Cosas de la publicidad: "Todos sois ganadores en el Mecca", dice un cartel de una cerveza de Alaska adaptada al bar en cuestión. Lo proclama en uno de los bares de perdedores más extremos que he conocido... y he estado en garitos de mariscadores furtivos en Conil, en el último bar de barra de aluminio con pantalla pringosa para ver el fútbol y cacahuetes de aperitivo en el centro de Madrid, a las cinco de la mañana en un antro de piratas en Nueva Orleans... y otros muchos más que no recuerdo bien).
Así que el Mecca está en Fairbanks. Es el único bar abierto en el centro. Bar como tal, puesto que hay un restaurante griego y otro mexicano aquí al lado.
El centro de Fairbabks se ve en cinco minutos y te sobran tres.
Pero es la pauta común (en Anchorage, con diez veces más de población que Fairbanks y, por tanto, la mitad de todo Alaska -tiene 300.000 habitantes- se veía en diez y sobraban siete). Común de las ciudades que se llaman como tal. Las que están para la administración, la industria y los servicios. Funcional. Todo es funcional en Alaska, esa gran zona de descarga continua (hablamos del paisaje urbano).
Para ser excepcional está todo lo demás. La naturaleza: el 99%.
La civilización siempre mancha. Es sucia. El Mecca, que es adonde iba al principio: todos los clientes
están borrachos, dos tercios hablan solos (la población de indigentes gritando al aire es más común que esos osos que sigo sin ver), cuatro quintos son nativos, una mujer no deja de gritar para llamar la atención, el camarero (blanco), cojea y se diría que sufre un retraso ligero y sobrevenido, de los que te llegan por un accidente de moto o un golpe mal dado. Es joven y simpático. Los conoce a todos. Los aguanta.
Hay una gramola. Monopolizada por una mujer que juega al billar con un jubilado de gorra caqui, barba blanca (ex de la industria, quizá). Ella es nativa y baila en torno a su palo de billar cada vez que emboca o porque el riff es bueno en ese momento.

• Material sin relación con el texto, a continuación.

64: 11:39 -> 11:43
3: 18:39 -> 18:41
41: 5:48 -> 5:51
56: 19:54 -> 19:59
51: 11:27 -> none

Elige música de puta madre: rock clásico.
Él es gilipollas. El único blanco, quitándome a mí, que le dice al camarero que no puede ser que haya gente berreando por ahí. Él, que juega al billar con una igual de borracha imagino que para qué. El camarero la defiende. No me importa. No hace daño a nadie. Pero que lo tengas en cuenta. Sí, sí... y el camarero se va cojeando, donde los locos y borrachos están a sus cosas y no te dicen lo que tienes que hacer.
Alaska es así. Le da igual lo que pienses o lo que sería normal. Aquí es normal no bajar nunca de los diez grados (iba a decir llevar camiseta de manga corta, como si fueras un madrileño al primer sol de febrero), llueve, nieva, hace un viento que multiplica lo malo de todo lo anterior. Las distancias son enormes, las carreteras mínimas. Pero es que, por lo que sea (seguramente, porque está muy lejos de todo y sus condiciones aprovechables son mínimas), nadie ha sido capaz de domarla.

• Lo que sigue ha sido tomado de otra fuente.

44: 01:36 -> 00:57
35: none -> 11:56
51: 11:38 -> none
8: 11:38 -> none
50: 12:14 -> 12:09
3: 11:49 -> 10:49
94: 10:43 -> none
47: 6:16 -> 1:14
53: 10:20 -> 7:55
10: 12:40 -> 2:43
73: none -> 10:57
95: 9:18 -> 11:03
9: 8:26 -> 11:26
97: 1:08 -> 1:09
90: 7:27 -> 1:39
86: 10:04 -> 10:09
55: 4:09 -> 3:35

Nadie ha domado la naturaleza, claro está.
Y esos nativos que llevan toda la vida aquí lo saben. Suerte tiene Alaska que no vendrá un Titanic a desafiarla. Sale demasiado caro. Aquí vienen turistas que dicen buscar sensaciones extremas y creen que la han vivido cuando ven a un solo polar con prismáticos. Lo mismo con ballenas o leones marinos. Hay algún crucero que atraca en los puertos del sur y te venden la historia marinera y los avistamientos de grandes mamíferos marinos.

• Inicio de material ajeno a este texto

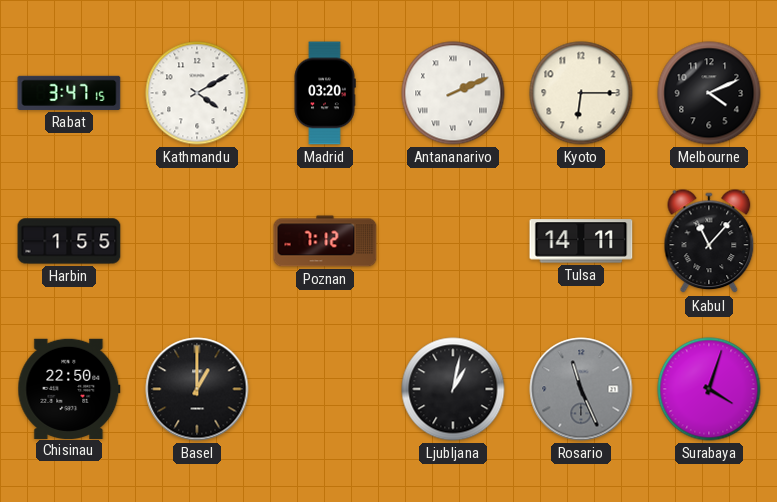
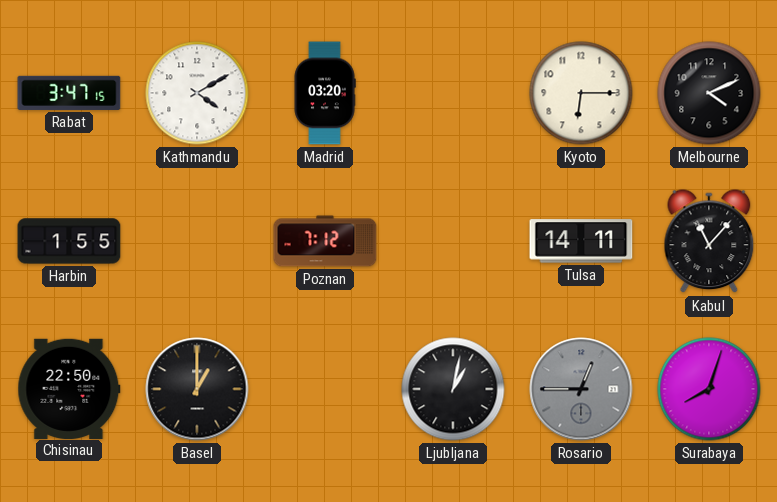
Antananarivo: 2:11 -> none
Rosario: 11:26 -> 12:45
Surabaya: 4:03 -> 8:03
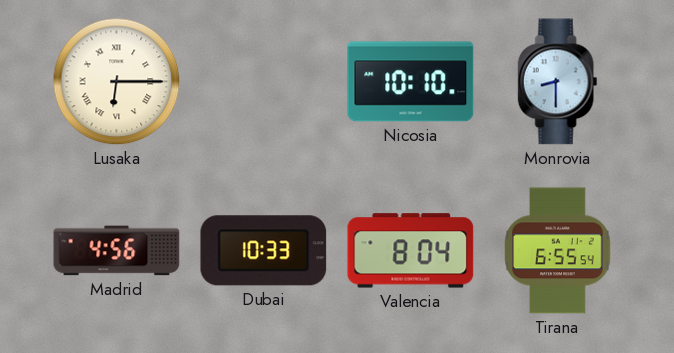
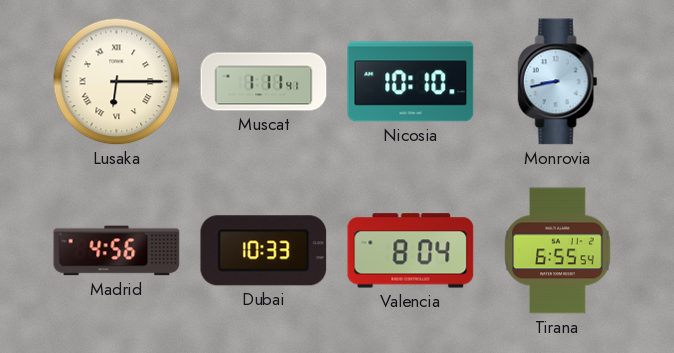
Muscat: none -> 1:11
Monrovia: 8:30 -> 8:43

Bien. Uno no va a Cádiz a ver a las vacas retintas a pastar.
Que no digo que cuando uno va en un barquito a 100 dólares la hora (y el viaje no baja de cuatro) para ver si puede hacerse una foto de un beluga sea algo muy legítimo. Yo me he gastado una pasta para venir hasta aquí.
Pero es que a mí ver animales me da cosa. Porque ellos casi nunca quieren ser vistos por algo.
Por ti.
Si me encuentro con uno... pues vale, le haré la foto (dicen que no corras cuando ves un oso, así que le diré que pose).
Aunque quizá entonces no haya blog mañana.